§ **Stored data entries**:
⟨

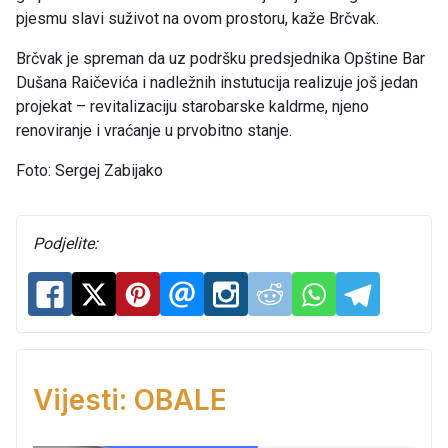
pjesmu slavi suživot na ovom prostoru, kaže Brčvak.
Brčvak je spreman da uz podršku predsjednika Opštine Bar
Dušana Raičevića i nadležnih instutucija realizuje još jedan
projekat – revitalizaciju starobarske kaldrme, njeno
renoviranje i vraćanje u prvobitno stanje.
Foto: Sergej Zabijako
Podjelite:
Vijesti: OBALE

⟩

§ **HOW TO COMPLETE THIS TASK**:
Wherever a picture appears, omit it; copy the rest of the data exactly.

§ **EXERCISE ANSWER**:
pjesmu slavi suživot na ovom prostoru, kaže Brčvak.
Brčvak je spreman da uz podršku predsjednika Opštine Bar
Dušana Raičevića i nadležnih instutucija realizuje još jedan
projekat – revitalizaciju starobarske kaldrme, njeno
renoviranje i vraćanje u prvobitno stanje.
Foto: Sergej Zabijako
Podjelite:
Vijesti: OBALE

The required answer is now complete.